A verbatim copy of the line containing "a cepillar! Cuando" and all lines after it, up to and including the final line of the records, is the only acceptable output.
━━ Task input
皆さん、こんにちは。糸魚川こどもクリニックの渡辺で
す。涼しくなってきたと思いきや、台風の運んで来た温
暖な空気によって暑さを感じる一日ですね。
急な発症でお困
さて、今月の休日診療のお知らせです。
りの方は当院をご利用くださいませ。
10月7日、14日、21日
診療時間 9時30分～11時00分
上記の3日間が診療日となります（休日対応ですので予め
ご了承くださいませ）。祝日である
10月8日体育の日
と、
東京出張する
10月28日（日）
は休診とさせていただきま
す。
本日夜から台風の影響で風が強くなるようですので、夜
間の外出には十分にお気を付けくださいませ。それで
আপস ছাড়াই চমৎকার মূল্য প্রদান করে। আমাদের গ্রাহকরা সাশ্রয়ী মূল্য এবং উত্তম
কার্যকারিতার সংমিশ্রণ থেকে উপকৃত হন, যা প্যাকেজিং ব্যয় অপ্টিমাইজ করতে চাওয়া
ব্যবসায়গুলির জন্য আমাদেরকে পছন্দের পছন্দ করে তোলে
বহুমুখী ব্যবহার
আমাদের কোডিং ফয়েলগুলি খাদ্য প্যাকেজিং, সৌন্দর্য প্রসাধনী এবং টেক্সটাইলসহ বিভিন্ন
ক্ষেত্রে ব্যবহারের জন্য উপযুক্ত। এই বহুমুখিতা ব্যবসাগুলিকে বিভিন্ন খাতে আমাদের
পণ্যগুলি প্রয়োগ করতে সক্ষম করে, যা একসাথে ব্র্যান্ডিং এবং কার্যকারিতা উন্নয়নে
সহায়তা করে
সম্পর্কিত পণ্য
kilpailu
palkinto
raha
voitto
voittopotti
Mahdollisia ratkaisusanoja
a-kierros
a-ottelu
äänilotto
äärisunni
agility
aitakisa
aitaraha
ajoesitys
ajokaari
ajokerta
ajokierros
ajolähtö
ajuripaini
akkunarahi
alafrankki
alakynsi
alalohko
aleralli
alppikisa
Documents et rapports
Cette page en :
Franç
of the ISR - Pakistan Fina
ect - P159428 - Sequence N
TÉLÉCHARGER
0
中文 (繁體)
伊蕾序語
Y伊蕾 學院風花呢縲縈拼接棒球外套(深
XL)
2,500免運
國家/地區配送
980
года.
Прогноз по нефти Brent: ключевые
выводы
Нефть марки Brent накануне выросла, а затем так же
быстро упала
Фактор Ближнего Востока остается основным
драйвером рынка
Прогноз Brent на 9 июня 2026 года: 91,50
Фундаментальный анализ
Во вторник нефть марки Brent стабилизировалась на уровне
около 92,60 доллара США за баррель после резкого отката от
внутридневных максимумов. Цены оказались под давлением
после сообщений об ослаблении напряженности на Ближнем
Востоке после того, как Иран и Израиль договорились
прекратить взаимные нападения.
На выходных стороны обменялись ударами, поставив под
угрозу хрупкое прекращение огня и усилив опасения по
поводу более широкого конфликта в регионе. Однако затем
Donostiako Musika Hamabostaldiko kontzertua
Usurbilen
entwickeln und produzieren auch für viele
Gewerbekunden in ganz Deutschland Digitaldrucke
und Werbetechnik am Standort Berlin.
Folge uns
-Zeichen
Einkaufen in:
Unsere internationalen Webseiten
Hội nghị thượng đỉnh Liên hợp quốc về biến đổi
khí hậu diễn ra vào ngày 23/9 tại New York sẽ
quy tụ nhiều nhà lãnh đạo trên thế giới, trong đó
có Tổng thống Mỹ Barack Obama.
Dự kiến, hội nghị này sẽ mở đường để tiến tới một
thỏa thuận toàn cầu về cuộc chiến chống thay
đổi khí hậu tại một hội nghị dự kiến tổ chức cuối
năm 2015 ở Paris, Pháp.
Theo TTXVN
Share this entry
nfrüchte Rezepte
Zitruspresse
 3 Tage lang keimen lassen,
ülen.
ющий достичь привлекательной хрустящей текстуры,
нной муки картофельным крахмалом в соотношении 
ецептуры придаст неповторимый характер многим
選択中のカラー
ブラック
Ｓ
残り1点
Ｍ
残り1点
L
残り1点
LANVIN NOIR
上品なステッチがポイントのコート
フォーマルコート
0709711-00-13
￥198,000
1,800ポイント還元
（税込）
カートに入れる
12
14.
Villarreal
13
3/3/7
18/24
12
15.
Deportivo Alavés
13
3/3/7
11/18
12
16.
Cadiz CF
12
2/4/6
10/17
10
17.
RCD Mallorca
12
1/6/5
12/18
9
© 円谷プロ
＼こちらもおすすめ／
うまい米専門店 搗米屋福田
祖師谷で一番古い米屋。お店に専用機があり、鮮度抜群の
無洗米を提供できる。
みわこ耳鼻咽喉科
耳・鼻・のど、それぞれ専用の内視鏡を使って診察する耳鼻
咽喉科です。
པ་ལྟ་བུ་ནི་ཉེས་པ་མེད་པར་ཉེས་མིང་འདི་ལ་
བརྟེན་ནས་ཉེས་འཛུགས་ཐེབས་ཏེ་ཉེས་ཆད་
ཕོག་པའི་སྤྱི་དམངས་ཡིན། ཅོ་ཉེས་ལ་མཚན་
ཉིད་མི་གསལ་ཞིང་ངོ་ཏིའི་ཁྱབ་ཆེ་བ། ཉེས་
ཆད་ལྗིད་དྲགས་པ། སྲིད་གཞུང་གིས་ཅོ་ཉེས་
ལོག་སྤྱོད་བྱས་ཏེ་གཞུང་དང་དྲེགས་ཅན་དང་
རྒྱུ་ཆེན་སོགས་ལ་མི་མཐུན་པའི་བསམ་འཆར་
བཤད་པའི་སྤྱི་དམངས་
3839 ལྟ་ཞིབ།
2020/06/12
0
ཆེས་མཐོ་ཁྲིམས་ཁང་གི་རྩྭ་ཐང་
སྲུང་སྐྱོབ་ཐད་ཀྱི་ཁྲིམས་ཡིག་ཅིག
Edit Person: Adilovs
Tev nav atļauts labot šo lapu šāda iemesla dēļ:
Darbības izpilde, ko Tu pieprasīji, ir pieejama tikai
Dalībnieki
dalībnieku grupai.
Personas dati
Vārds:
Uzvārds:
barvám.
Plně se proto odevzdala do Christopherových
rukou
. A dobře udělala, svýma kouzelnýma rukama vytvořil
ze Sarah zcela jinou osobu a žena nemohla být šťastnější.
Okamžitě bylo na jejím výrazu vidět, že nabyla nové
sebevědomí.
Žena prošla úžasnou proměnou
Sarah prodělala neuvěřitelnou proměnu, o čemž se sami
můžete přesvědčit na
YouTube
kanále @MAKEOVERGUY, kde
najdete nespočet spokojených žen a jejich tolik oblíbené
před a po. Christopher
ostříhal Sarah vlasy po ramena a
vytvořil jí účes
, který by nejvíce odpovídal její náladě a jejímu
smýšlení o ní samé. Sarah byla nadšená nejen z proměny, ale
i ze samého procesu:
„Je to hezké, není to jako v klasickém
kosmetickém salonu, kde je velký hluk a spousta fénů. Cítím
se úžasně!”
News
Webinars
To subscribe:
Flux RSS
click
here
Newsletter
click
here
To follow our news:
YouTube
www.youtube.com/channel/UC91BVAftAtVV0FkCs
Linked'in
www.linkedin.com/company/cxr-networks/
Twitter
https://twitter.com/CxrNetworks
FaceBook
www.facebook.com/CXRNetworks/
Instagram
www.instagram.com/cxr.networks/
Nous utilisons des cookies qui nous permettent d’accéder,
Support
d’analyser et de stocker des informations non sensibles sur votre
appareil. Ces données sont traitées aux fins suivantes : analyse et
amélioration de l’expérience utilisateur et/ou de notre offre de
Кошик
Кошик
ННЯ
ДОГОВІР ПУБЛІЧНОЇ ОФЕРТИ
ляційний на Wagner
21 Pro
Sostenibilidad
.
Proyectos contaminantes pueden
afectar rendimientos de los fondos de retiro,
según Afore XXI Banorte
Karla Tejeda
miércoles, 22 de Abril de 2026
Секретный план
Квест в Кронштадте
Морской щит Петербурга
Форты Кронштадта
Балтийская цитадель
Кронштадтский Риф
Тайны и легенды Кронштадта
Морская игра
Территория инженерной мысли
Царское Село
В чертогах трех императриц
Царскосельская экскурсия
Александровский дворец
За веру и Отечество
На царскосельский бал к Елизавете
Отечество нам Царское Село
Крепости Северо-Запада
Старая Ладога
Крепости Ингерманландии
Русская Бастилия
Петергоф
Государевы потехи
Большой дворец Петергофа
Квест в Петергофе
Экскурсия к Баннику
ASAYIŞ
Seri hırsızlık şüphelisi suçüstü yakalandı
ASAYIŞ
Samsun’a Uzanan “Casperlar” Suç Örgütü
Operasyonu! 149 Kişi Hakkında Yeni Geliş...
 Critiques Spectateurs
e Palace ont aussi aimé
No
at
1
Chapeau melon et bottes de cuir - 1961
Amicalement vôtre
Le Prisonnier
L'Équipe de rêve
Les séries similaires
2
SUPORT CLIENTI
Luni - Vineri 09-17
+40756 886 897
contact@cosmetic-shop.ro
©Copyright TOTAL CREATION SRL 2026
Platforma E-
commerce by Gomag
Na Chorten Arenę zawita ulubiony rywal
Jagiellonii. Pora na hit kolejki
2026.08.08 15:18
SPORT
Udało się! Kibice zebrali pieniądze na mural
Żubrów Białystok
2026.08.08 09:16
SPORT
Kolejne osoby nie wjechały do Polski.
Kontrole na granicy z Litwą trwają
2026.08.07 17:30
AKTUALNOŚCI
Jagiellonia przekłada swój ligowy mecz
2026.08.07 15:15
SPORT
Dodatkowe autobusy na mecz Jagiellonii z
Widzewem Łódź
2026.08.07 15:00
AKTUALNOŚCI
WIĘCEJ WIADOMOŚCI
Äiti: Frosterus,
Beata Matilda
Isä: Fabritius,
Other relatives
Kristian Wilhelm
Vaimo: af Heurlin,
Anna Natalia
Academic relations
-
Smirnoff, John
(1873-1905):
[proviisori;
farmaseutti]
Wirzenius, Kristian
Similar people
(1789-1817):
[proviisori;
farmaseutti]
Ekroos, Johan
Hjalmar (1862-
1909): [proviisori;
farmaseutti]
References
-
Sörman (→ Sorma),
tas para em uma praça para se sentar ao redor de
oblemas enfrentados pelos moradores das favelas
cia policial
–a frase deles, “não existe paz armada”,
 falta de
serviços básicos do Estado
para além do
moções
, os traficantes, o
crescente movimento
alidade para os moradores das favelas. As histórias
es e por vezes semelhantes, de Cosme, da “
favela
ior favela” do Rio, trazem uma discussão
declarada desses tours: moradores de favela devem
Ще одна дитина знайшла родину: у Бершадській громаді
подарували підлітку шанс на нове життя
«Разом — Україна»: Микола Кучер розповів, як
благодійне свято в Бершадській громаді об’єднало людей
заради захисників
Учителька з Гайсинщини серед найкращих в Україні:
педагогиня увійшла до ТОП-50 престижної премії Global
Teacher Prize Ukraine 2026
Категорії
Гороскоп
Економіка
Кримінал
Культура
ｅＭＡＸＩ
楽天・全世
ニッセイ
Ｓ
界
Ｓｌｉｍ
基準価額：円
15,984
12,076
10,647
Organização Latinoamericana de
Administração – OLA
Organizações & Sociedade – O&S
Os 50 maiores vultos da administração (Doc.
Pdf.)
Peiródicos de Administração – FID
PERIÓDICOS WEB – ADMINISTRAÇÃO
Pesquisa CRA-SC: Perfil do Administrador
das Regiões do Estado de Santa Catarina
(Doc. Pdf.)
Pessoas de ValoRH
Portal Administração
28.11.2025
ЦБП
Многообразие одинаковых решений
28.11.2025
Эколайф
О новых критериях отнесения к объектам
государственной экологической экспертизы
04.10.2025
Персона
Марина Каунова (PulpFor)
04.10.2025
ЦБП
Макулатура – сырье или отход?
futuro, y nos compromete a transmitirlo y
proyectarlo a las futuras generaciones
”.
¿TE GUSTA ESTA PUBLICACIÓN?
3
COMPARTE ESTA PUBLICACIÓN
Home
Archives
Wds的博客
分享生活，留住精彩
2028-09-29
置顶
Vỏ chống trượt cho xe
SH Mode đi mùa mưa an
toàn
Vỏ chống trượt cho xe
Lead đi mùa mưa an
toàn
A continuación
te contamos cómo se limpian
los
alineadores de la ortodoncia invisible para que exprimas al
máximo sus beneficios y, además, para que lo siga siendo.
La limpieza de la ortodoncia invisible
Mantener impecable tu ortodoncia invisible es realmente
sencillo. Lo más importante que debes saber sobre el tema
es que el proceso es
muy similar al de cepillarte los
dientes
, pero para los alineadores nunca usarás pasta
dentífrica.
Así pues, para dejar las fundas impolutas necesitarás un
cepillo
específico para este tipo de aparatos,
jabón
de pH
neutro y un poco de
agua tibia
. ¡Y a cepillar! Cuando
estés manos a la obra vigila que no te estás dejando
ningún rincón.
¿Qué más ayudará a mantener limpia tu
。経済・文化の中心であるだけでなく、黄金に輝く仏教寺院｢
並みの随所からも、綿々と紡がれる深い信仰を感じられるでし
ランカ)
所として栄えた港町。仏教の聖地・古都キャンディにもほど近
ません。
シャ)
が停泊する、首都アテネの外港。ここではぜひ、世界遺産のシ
━━━━
Response for this exercise -
. ¡Y a cepillar! Cuando
estés manos a la obra vigila que no te estás dejando
ningún rincón.
¿Qué más ayudará a mantener limpia tu
。経済・文化の中心であるだけでなく、黄金に輝く仏教寺院｢
並みの随所からも、綿々と紡がれる深い信仰を感じられるでし
ランカ)
所として栄えた港町。仏教の聖地・古都キャンディにもほど近
ません。
シャ)
が停泊する、首都アテネの外港。ここではぜひ、世界遺産のシ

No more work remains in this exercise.